Friday 1 May 2015

It's there for a reason

Do you remember how, as a child, you tried to find out how the world surrounding you functioned? You pushed a handle to open a door, you flipped a switch to turn on the light, you pushed the pedals on your tricycle to make it move forward.

Sometimes, however, you would not get it all right at once. In our toilet there was a string you had to pull, when you had finished your business. This released the water in the cistern above and made quite an impressive sound. My mother would always remind us children never to forget to pull that string, when we were finished. Maybe because we were a large family in a small house with only one toilet, I had come to understand that the reason for doing that was to let the others hear that now you were finished and the toilet was free.

You grow older and wiser, and then suddenly one day, embarrassingly late in life, I realised that the reason for pulling the string was quite a different one.

The other day I was overhearing my two nephews taking about a concert their parents had taken them to. Classical music with an enormous orchestra and you had to sit still, because it was very solemn and people were dressed in their best clothes.

There had, of course, also been a conductor waving his baton in the air, while the music played. The youngest one wanted to know what the purpose of the conductor and his baton was, since he was not making any music.
Fortunately his older - and wiser - brother knew the answer. "He's there so that when he stops waving his baton about, the deaf people at the concert will know it's time to clap their hands."

Friday 16 January 2015

A Fate Worse than Death

Anne and Marius celebrated their Golden Anniversary, 50 years of marriage!!!

50 years is a long time. In the future many people will have been through several marriages in that span of time. But not so in Anne and Marius' generation. You stuck with what you got and tried to make the best of it. You had made a vow in front of God in a time when religion was about faith and not ideology.

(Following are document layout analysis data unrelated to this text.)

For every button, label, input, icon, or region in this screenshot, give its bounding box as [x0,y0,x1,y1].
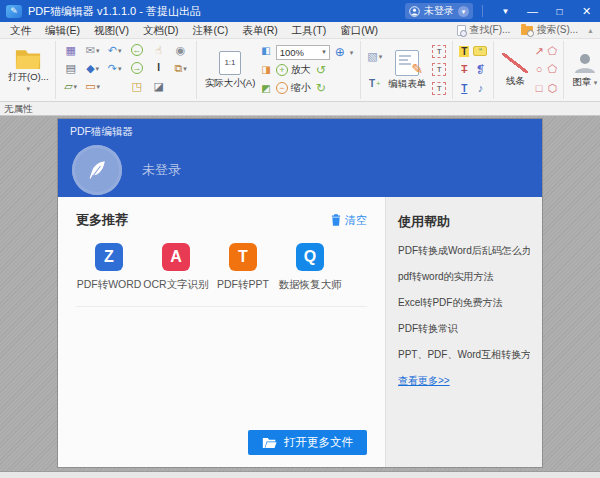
add-text-icon[interactable]: T [369,79,375,89]
user-login-badge[interactable]: 未登录 ▾ [405,3,473,19]
menu-view[interactable]: 视图(V) [87,22,136,38]
open-more-files-button[interactable]: 打开更多文件 [248,430,367,455]
new-doc-dropdown-icon[interactable]: ▾ [97,83,101,90]
find-icon [457,25,466,36]
export-doc-icon[interactable]: ▱ [64,81,72,92]
text-frame-edit-icon[interactable]: T [432,63,446,76]
fit-page-icon[interactable]: ◨ [261,65,270,75]
email-dropdown-icon[interactable]: ▾ [96,47,100,54]
edit-group: ▧▾ T+ ✎ 编辑表单 T T T [361,41,453,99]
rotate-cw-icon[interactable]: ↻ [316,81,326,95]
quick-tools-group: ▦ ✉▾ ↶▾ ← ☝ ◉ ▤ ◆▾ ↷▾ → I ⧉▾ ▱▾ ▭▾ ◳ ◪ [56,41,197,99]
comment-icon[interactable]: ❝ [473,46,487,56]
hexagon-shape-icon[interactable]: ⬡ [548,83,558,94]
menu-edit[interactable]: 编辑(E) [38,22,87,38]
trash-icon [331,214,341,226]
welcome-card: PDF猫编辑器 未登录 更多推荐 [58,119,542,467]
line-tool-button[interactable]: 线条 [498,53,532,88]
card-login-status[interactable]: 未登录 [142,161,181,179]
open-file-button[interactable]: 打开(O)... ▾ [2,41,56,99]
search-button[interactable]: 搜索(S)... [536,23,578,37]
avatar[interactable] [72,145,122,195]
select-object-icon[interactable]: ◳ [131,81,141,92]
zoom-out-button[interactable]: − 缩小 [276,81,311,95]
menu-window[interactable]: 窗口(W) [333,22,385,38]
square-shape-icon[interactable]: □ [536,83,543,94]
help-link[interactable]: PPT、PDF、Word互相转换方法 [398,348,530,362]
edit-object-dropdown-icon[interactable]: ▾ [379,53,383,60]
help-link[interactable]: Excel转PDF的免费方法 [398,296,530,310]
save-icon[interactable]: ▦ [65,45,75,56]
doc-search-icon[interactable]: ◪ [153,81,163,92]
app-list: Z PDF转WORD A OCR文字识别 T PDF转PPT Q 数据恢复大师 [76,243,367,292]
maximize-button[interactable]: □ [546,0,573,22]
arrow-shape-icon[interactable]: ↗ [534,46,543,57]
zoom-in-button[interactable]: + 放大 [276,63,311,77]
magnifier-icon[interactable]: ⊕ [335,45,345,59]
help-link[interactable]: pdf转word的实用方法 [398,270,530,284]
redo-dropdown-icon[interactable]: ▾ [118,65,122,72]
app-pdf-to-word[interactable]: Z PDF转WORD [76,243,142,292]
tray-button[interactable]: ▼ [492,0,519,22]
ink-stamp-dropdown-icon[interactable]: ▾ [96,65,100,72]
email-icon[interactable]: ✉ [86,45,95,56]
menubar-scroll-up-icon[interactable]: ▲ [587,27,594,34]
ink-stamp-icon[interactable]: ◆ [86,63,94,74]
hand-tool-icon[interactable]: ☝ [155,45,162,56]
zoom-level-select[interactable]: 100% ▾ [276,45,330,60]
title-bar: ✎ PDF猫编辑器 v1.1.1.0 - 菩提山出品 未登录 ▾ ▼ — □ ✕ [0,0,600,22]
highlight-text-icon[interactable]: T [459,46,469,57]
new-doc-icon[interactable]: ▭ [85,81,95,92]
help-more-link[interactable]: 查看更多>> [398,374,530,388]
undo-icon[interactable]: ↶ [108,45,117,56]
strikeout-text-icon[interactable]: T [461,64,467,75]
edit-object-icon[interactable]: ▧ [367,51,377,62]
search-icon [521,26,533,35]
menu-file[interactable]: 文件 [3,22,38,38]
pdf-to-ppt-icon: T [229,243,257,271]
undo-dropdown-icon[interactable]: ▾ [118,47,122,54]
help-link[interactable]: PDF转换常识 [398,322,530,336]
app-pdf-to-ppt[interactable]: T PDF转PPT [210,243,276,292]
stamp-button[interactable]: 图章 ▾ [568,52,600,89]
snapshot-icon[interactable]: ◉ [176,45,186,56]
user-dropdown-icon[interactable]: ▾ [458,6,469,17]
menu-document[interactable]: 文档(D) [136,22,186,38]
back-icon[interactable]: ← [131,44,143,56]
edit-form-button[interactable]: ✎ 编辑表单 [384,50,430,91]
pentagon-shape-icon[interactable]: ⬠ [548,64,558,75]
forward-icon[interactable]: → [131,62,143,74]
app-ocr[interactable]: A OCR文字识别 [143,243,209,292]
menu-form[interactable]: 表单(R) [235,22,285,38]
close-button[interactable]: ✕ [573,0,600,22]
text-frame-add-icon[interactable]: T [432,45,446,58]
print-icon[interactable]: ▤ [65,63,75,74]
paste-icon[interactable]: ⧉ [174,63,182,74]
fit-visible-icon[interactable]: ◩ [261,84,270,94]
app-data-recovery[interactable]: Q 数据恢复大师 [277,243,343,292]
export-dropdown-icon[interactable]: ▾ [74,83,78,90]
circle-shape-icon[interactable]: ○ [536,64,543,75]
underline-text-icon[interactable]: T [461,83,467,94]
polygon-shape-icon[interactable]: ⬠ [548,46,558,57]
user-status-label: 未登录 [424,4,454,18]
audio-comment-icon[interactable]: ♪ [478,83,484,94]
text-frame-delete-icon[interactable]: T [432,82,446,95]
minimize-button[interactable]: — [519,0,546,22]
magnifier-dropdown-icon[interactable]: ▾ [350,49,354,56]
help-title: 使用帮助 [398,213,530,231]
fit-width-icon[interactable]: ◧ [261,46,270,56]
paste-dropdown-icon[interactable]: ▾ [183,65,187,72]
attachment-icon[interactable]: ❡ [476,64,485,75]
menu-annotate[interactable]: 注释(C) [186,22,236,38]
find-button[interactable]: 查找(F)... [469,23,510,37]
redo-icon[interactable]: ↷ [108,63,117,74]
actual-size-button[interactable]: 1:1 实际大小(A) [201,51,260,90]
menu-tools[interactable]: 工具(T) [285,22,333,38]
card-header: PDF猫编辑器 未登录 [58,119,542,197]
rotate-ccw-icon[interactable]: ↺ [316,63,326,77]
help-link[interactable]: PDF转换成Word后乱码怎么办 [398,244,530,258]
clear-button[interactable]: 清空 [331,213,367,228]
open-dropdown-icon[interactable]: ▾ [27,85,31,92]
text-select-icon[interactable]: I [157,63,160,73]
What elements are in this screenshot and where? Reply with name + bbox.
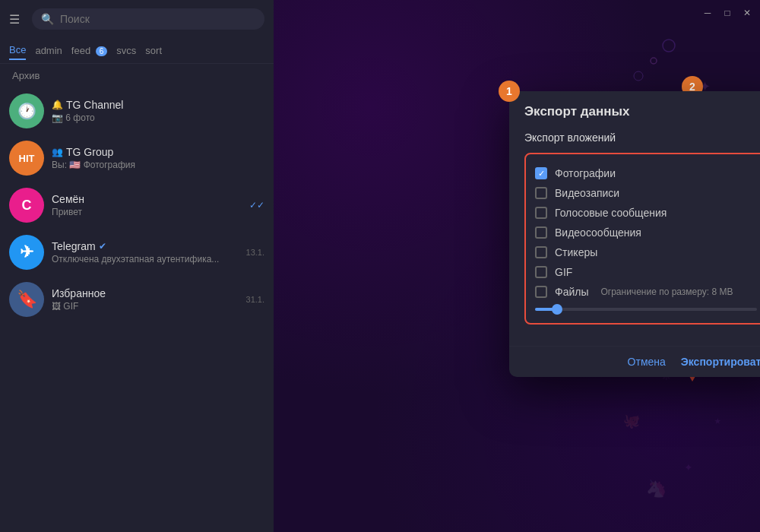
chat-name-tg-group: 👥 TG Group [52, 146, 264, 158]
avatar-telegram: ✈ [9, 235, 44, 270]
label-videos: Видеозаписи [555, 187, 619, 199]
label-stickers: Стикеры [555, 246, 597, 258]
chat-meta-telegram: 13.1. [246, 248, 264, 257]
chat-time-telegram: 13.1. [246, 248, 264, 257]
feed-badge: 6 [96, 46, 108, 56]
modal-title: Экспорт данных [524, 104, 629, 119]
checkbox-row-stickers: Стикеры [535, 242, 757, 262]
modal-footer: Отмена Экспортировать [509, 346, 760, 377]
chat-item-tg-group[interactable]: HIT 👥 TG Group Вы: 🇺🇸 Фотография [0, 135, 274, 182]
slider-wrapper [535, 302, 757, 314]
tab-feed[interactable]: feed 6 [71, 42, 108, 59]
checkbox-row-gif: GIF [535, 262, 757, 282]
chat-list: 🕐 🔔 TG Channel 📷 6 фото HIT [0, 87, 274, 532]
verified-icon: ✔ [99, 241, 106, 252]
attachments-box: ✓ Фотографии Видеозаписи [524, 153, 760, 325]
chat-info-tg-channel: 🔔 TG Channel 📷 6 фото [52, 99, 264, 123]
cancel-button[interactable]: Отмена [628, 356, 666, 368]
avatar-semen: С [9, 188, 44, 223]
chat-name-tg-channel: 🔔 TG Channel [52, 99, 264, 111]
modal-body: Экспорт вложений ✓ Фотографии [509, 131, 760, 346]
checkbox-videos[interactable] [535, 187, 547, 199]
export-button[interactable]: Экспортировать [681, 356, 760, 368]
chat-preview-favorites: 🖼 GIF [52, 301, 239, 312]
sidebar: ☰ 🔍 Все admin feed 6 svcs sort Архив � [0, 0, 274, 532]
checkbox-gif[interactable] [535, 266, 547, 278]
export-modal: Экспорт данных × Экспорт вложений ✓ Фото… [509, 91, 760, 377]
checkbox-videomsg[interactable] [535, 226, 547, 239]
checkbox-row-videomsg: Видеосообщения [535, 223, 757, 242]
chat-preview-tg-channel: 📷 6 фото [52, 112, 264, 123]
avatar-tg-channel: 🕐 [9, 93, 44, 128]
double-check-icon: ✓✓ [249, 200, 264, 211]
checkbox-stickers[interactable] [535, 246, 547, 258]
tabs-bar: Все admin feed 6 svcs sort [0, 38, 274, 64]
chat-preview-tg-group: Вы: 🇺🇸 Фотография [52, 160, 264, 170]
window-controls: ─ □ ✕ [701, 6, 754, 20]
chat-meta-semen: ✓✓ [249, 200, 264, 211]
archive-label: Архив [0, 64, 274, 87]
modal-header: Экспорт данных × [509, 91, 760, 131]
search-input[interactable] [60, 13, 255, 25]
search-icon: 🔍 [41, 13, 54, 25]
modal-overlay: 1 Экспорт данных × Экспорт вложений [274, 0, 760, 532]
modal-wrapper: 1 Экспорт данных × Экспорт вложений [509, 91, 760, 377]
chat-name-semen: Семён [52, 193, 242, 205]
checkbox-row-photos: ✓ Фотографии [535, 163, 757, 183]
label-gif: GIF [555, 266, 572, 278]
chat-item-semen[interactable]: С Семён Привет ✓✓ [0, 182, 274, 229]
section-label: Экспорт вложений [524, 131, 760, 144]
sidebar-topbar: ☰ 🔍 [0, 0, 274, 38]
checkbox-row-videos: Видеозаписи [535, 183, 757, 203]
chat-info-semen: Семён Привет [52, 193, 242, 217]
label-photos: Фотографии [555, 167, 616, 179]
label-videomsg: Видеосообщения [555, 226, 641, 239]
tab-svcs[interactable]: svcs [116, 42, 136, 59]
chat-preview-telegram: Отключена двухэтапная аутентифика... [52, 254, 239, 264]
size-slider[interactable] [535, 308, 757, 311]
file-limit-text: Ограничение по размеру: 8 MB [600, 287, 733, 297]
chat-meta-favorites: 31.1. [246, 295, 264, 304]
tab-admin[interactable]: admin [35, 42, 62, 59]
avatar-tg-group: HIT [9, 141, 44, 176]
checkbox-row-files: Файлы Ограничение по размеру: 8 MB [535, 282, 757, 302]
tab-all[interactable]: Все [9, 41, 26, 60]
checkbox-photos[interactable]: ✓ [535, 167, 547, 179]
minimize-button[interactable]: ─ [701, 6, 714, 20]
checkbox-files[interactable] [535, 286, 547, 298]
chat-name-favorites: Избранное [52, 287, 239, 299]
chat-preview-semen: Привет [52, 207, 242, 217]
chat-item-tg-channel[interactable]: 🕐 🔔 TG Channel 📷 6 фото [0, 87, 274, 135]
chat-name-telegram: Telegram ✔ [52, 240, 239, 252]
app-container: ☰ 🔍 Все admin feed 6 svcs sort Архив � [0, 0, 760, 532]
chat-item-favorites[interactable]: 🔖 Избранное 🖼 GIF 31.1. [0, 276, 274, 323]
chat-item-telegram[interactable]: ✈ Telegram ✔ Отключена двухэтапная аутен… [0, 229, 274, 276]
checkbox-row-voice: Голосовые сообщения [535, 203, 757, 223]
slider-thumb[interactable] [552, 304, 562, 315]
chat-info-tg-group: 👥 TG Group Вы: 🇺🇸 Фотография [52, 146, 264, 170]
close-button[interactable]: ✕ [740, 6, 754, 20]
main-content: ✦ 🌀 ★ 🦋 ✦ 🌸 ❋ 🐙 ⭑ ✦ 🦄 ели бы написать 2 [274, 0, 760, 532]
chat-info-favorites: Избранное 🖼 GIF [52, 287, 239, 312]
avatar-favorites: 🔖 [9, 282, 44, 317]
maximize-button[interactable]: □ [720, 6, 734, 20]
tab-sort[interactable]: sort [145, 42, 162, 59]
annotation-badge-1: 1 [499, 81, 520, 102]
chat-time-favorites: 31.1. [246, 295, 264, 304]
chat-info-telegram: Telegram ✔ Отключена двухэтапная аутенти… [52, 240, 239, 264]
checkbox-voice[interactable] [535, 207, 547, 219]
hamburger-icon[interactable]: ☰ [9, 12, 20, 27]
label-files: Файлы [555, 286, 588, 298]
search-bar: 🔍 [32, 8, 264, 30]
label-voice: Голосовые сообщения [555, 207, 667, 219]
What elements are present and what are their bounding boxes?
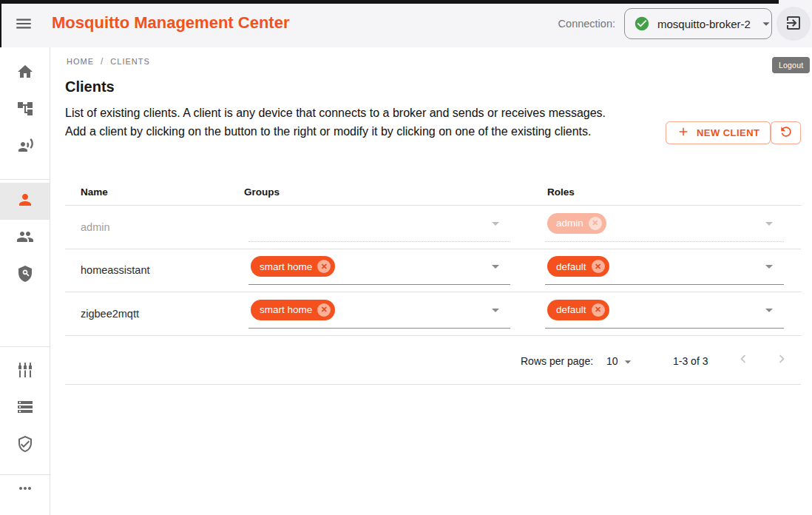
topic-tree-icon	[16, 100, 34, 121]
client-name: homeassistant	[81, 264, 150, 276]
person-icon	[16, 191, 34, 212]
storage-icon	[16, 398, 34, 419]
groups-select[interactable]: smart home✕	[248, 299, 510, 329]
screen: Mosquitto Management Center Connection: …	[0, 0, 812, 515]
sidebar-item-connections[interactable]	[0, 129, 50, 166]
home-icon	[16, 63, 34, 84]
chip-delete-icon[interactable]: ✕	[592, 260, 605, 273]
caret-down-icon	[487, 301, 504, 322]
groups-select	[248, 212, 510, 242]
policy-icon	[16, 265, 34, 286]
people-icon	[16, 228, 34, 249]
rows-per-page-select[interactable]: 10	[606, 355, 618, 367]
tune-icon	[16, 361, 34, 382]
new-client-label: NEW CLIENT	[697, 127, 759, 138]
chip-delete-icon[interactable]: ✕	[317, 260, 331, 273]
sidebar-item-topic-tree[interactable]	[0, 92, 50, 129]
caret-down-icon	[760, 258, 778, 278]
client-row-homeassistant[interactable]: homeassistantsmart home✕default✕	[65, 249, 801, 293]
chip-default[interactable]: default✕	[547, 256, 609, 277]
chip-admin: admin✕	[547, 213, 606, 234]
caret-down-icon	[760, 301, 778, 322]
client-row-zigbee2mqtt[interactable]: zigbee2mqttsmart home✕default✕	[65, 292, 801, 336]
page-title: Clients	[65, 78, 115, 95]
connection-label: Connection:	[558, 18, 615, 30]
chip-default[interactable]: default✕	[547, 300, 609, 320]
page-description: List of existing clients. A client is an…	[65, 104, 614, 141]
sidebar-item-streams[interactable]	[0, 390, 50, 427]
sidebar	[0, 47, 50, 515]
connection-select[interactable]: mosquitto-broker-2	[624, 8, 772, 39]
chip-label: admin	[556, 218, 583, 229]
menu-button[interactable]	[13, 14, 35, 33]
chip-label: default	[556, 304, 586, 315]
breadcrumb-home[interactable]: HOME	[67, 57, 94, 66]
logout-button[interactable]	[777, 7, 811, 41]
roles-select: admin✕	[545, 212, 784, 242]
window-left-edge	[0, 0, 1, 49]
column-header-name: Name	[81, 186, 108, 198]
caret-down-icon[interactable]	[620, 354, 635, 371]
logout-tooltip: Logout	[772, 57, 810, 73]
sidebar-item-clients[interactable]	[0, 183, 50, 220]
chip-delete-icon: ✕	[589, 217, 602, 230]
client-row-admin: adminadmin✕	[65, 206, 801, 249]
refresh-icon	[779, 124, 794, 141]
sidebar-item-settings[interactable]	[0, 353, 50, 390]
exit-to-app-icon	[785, 14, 802, 34]
menu-icon	[14, 24, 33, 36]
breadcrumb-separator: /	[101, 56, 104, 67]
pagination-range: 1-3 of 3	[673, 355, 708, 367]
sidebar-item-more[interactable]	[0, 475, 50, 505]
table-body: adminadmin✕homeassistantsmart home✕defau…	[65, 206, 801, 336]
sidebar-item-roles[interactable]	[0, 257, 50, 294]
groups-select[interactable]: smart home✕	[248, 255, 510, 285]
main-content: HOME / CLIENTS Logout Clients List of ex…	[50, 47, 812, 515]
sidebar-section	[0, 47, 50, 166]
sidebar-section	[0, 179, 50, 294]
chevron-left-icon	[735, 351, 751, 369]
client-name: admin	[81, 221, 110, 233]
chip-smart-home[interactable]: smart home✕	[251, 256, 335, 277]
sidebar-section	[0, 474, 50, 505]
caret-down-icon	[487, 215, 504, 235]
sidebar-item-groups[interactable]	[0, 220, 50, 257]
app-bar: Mosquitto Management Center Connection: …	[0, 0, 812, 47]
connection-value: mosquitto-broker-2	[657, 18, 751, 30]
verified-user-icon	[16, 435, 34, 456]
pagination: Rows per page: 10 1-3 of 3	[65, 336, 801, 385]
connection-status-icon	[634, 16, 650, 32]
new-client-button[interactable]: NEW CLIENT	[666, 121, 771, 144]
caret-down-icon	[758, 16, 774, 32]
sidebar-section	[0, 346, 50, 464]
window-top-edge	[0, 0, 779, 4]
sidebar-item-security[interactable]	[0, 427, 50, 464]
rows-per-page-label: Rows per page:	[521, 355, 593, 367]
chip-label: default	[556, 261, 586, 272]
chip-smart-home[interactable]: smart home✕	[251, 300, 335, 320]
next-page-button[interactable]	[768, 347, 795, 374]
roles-select[interactable]: default✕	[545, 299, 784, 329]
breadcrumb-clients: CLIENTS	[110, 57, 149, 66]
client-name: zigbee2mqtt	[81, 308, 139, 320]
chip-delete-icon[interactable]: ✕	[592, 303, 605, 317]
chip-delete-icon[interactable]: ✕	[317, 303, 331, 317]
caret-down-icon	[487, 258, 504, 278]
plus-icon	[677, 125, 690, 141]
column-header-groups: Groups	[244, 186, 280, 198]
column-header-roles: Roles	[547, 186, 575, 198]
refresh-button[interactable]	[771, 121, 801, 144]
record-voice-icon	[16, 137, 34, 158]
table-header: Name Groups Roles	[65, 180, 801, 206]
caret-down-icon	[760, 215, 778, 235]
more-horiz-icon	[16, 479, 34, 500]
app-title: Mosquitto Management Center	[52, 13, 289, 33]
chip-label: smart home	[260, 304, 312, 315]
chip-label: smart home	[260, 261, 312, 272]
previous-page-button[interactable]	[730, 347, 757, 374]
clients-table: Name Groups Roles adminadmin✕homeassista…	[65, 180, 801, 385]
roles-select[interactable]: default✕	[545, 255, 784, 285]
chevron-right-icon	[774, 351, 790, 369]
sidebar-item-home[interactable]	[0, 55, 50, 92]
topbar-right: Connection: mosquitto-broker-2	[558, 0, 812, 47]
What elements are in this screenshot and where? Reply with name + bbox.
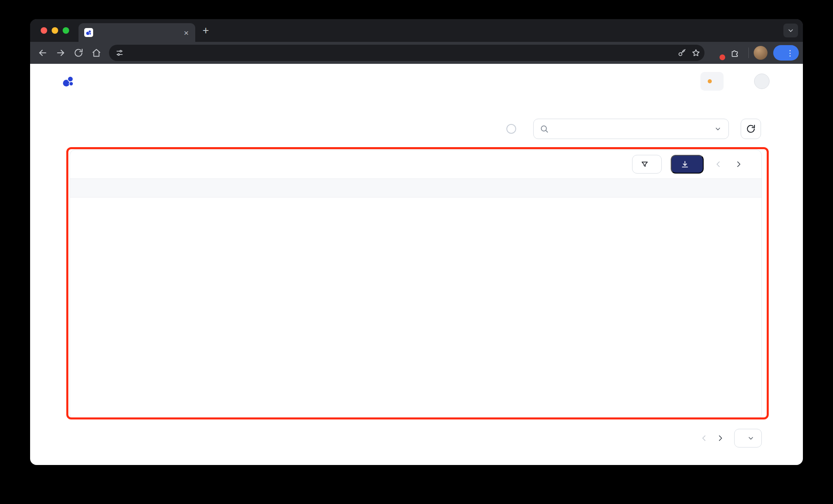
extension-badge <box>719 54 726 61</box>
per-page-dropdown[interactable] <box>734 429 762 448</box>
pagination-next-icon[interactable] <box>716 434 724 442</box>
address-bar[interactable] <box>109 45 704 61</box>
sandbox-dot-icon <box>708 79 712 83</box>
risky-checkbox[interactable] <box>506 124 516 134</box>
table-header-row <box>70 178 761 198</box>
app-content <box>30 64 803 465</box>
back-button[interactable] <box>34 44 51 61</box>
app-navbar <box>30 64 803 99</box>
browser-toolbar: ⋮ <box>30 42 803 64</box>
prev-page-icon[interactable] <box>714 160 722 168</box>
browser-menu-icon[interactable]: ⋮ <box>785 48 796 58</box>
home-button[interactable] <box>88 44 105 61</box>
reload-button[interactable] <box>70 44 87 61</box>
browser-tab[interactable]: × <box>79 23 195 42</box>
download-icon <box>680 160 689 169</box>
bookmark-star-icon[interactable] <box>691 48 700 57</box>
finish-update-button[interactable]: ⋮ <box>773 45 799 61</box>
chainberry-logo-icon <box>61 74 75 88</box>
search-icon <box>540 124 549 133</box>
tab-strip: × + <box>30 19 803 42</box>
next-page-icon[interactable] <box>735 160 743 168</box>
show-only-risky-control <box>506 124 521 134</box>
funnel-icon <box>641 160 649 168</box>
browser-window: × + <box>30 19 803 465</box>
new-tab-button[interactable]: + <box>198 23 213 38</box>
search-filter-dropdown[interactable] <box>704 125 728 133</box>
chevron-down-icon <box>714 125 722 133</box>
active-filters-button[interactable] <box>632 155 662 174</box>
tab-close-icon[interactable]: × <box>181 28 191 38</box>
search-input[interactable] <box>553 124 700 134</box>
refresh-button[interactable] <box>741 119 761 139</box>
forward-button[interactable] <box>52 44 69 61</box>
search-control <box>533 119 729 139</box>
extension-icon[interactable] <box>711 47 723 59</box>
site-controls-icon[interactable] <box>116 49 124 57</box>
browser-profile-avatar[interactable] <box>754 46 768 60</box>
user-avatar[interactable] <box>754 74 770 89</box>
window-controls <box>41 27 69 34</box>
download-button[interactable] <box>671 155 704 174</box>
chainberry-brand[interactable] <box>61 74 79 88</box>
chevron-down-icon <box>747 434 754 442</box>
table-toolbar <box>70 150 761 178</box>
minimize-window-button[interactable] <box>52 27 58 34</box>
toolbar-divider <box>748 48 749 58</box>
tab-search-button[interactable] <box>783 24 798 37</box>
pagination-prev-icon[interactable] <box>700 434 708 442</box>
pagination <box>700 429 762 448</box>
table-pager <box>714 160 743 168</box>
berrydesk-favicon-icon <box>84 28 93 37</box>
passkey-icon[interactable] <box>678 48 687 57</box>
sandbox-badge <box>700 72 724 91</box>
zoom-window-button[interactable] <box>63 27 69 34</box>
header-controls <box>506 119 761 139</box>
extensions-puzzle-icon[interactable] <box>726 44 744 61</box>
page-header <box>30 119 803 139</box>
close-window-button[interactable] <box>41 27 47 34</box>
transactions-table-card <box>70 150 762 419</box>
navbar-right <box>700 72 770 91</box>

Theirs had not always been an easy life. First a small farmstead with hard work from dawn to evening. Then factory work for Marius and, when the kids had left home, also for Anne.

They had made it, though, and were now enjoying old age together in a small house.

The big day was celebrated with friends and family. Lots of photographs were taken. 

The local newspaper was there, and the young female reporter asked Anne: "Did you never think of divorce in all those years?".

Anne thought for a while. "I sometimes thought of killing him", she said. "But of divorce, never!".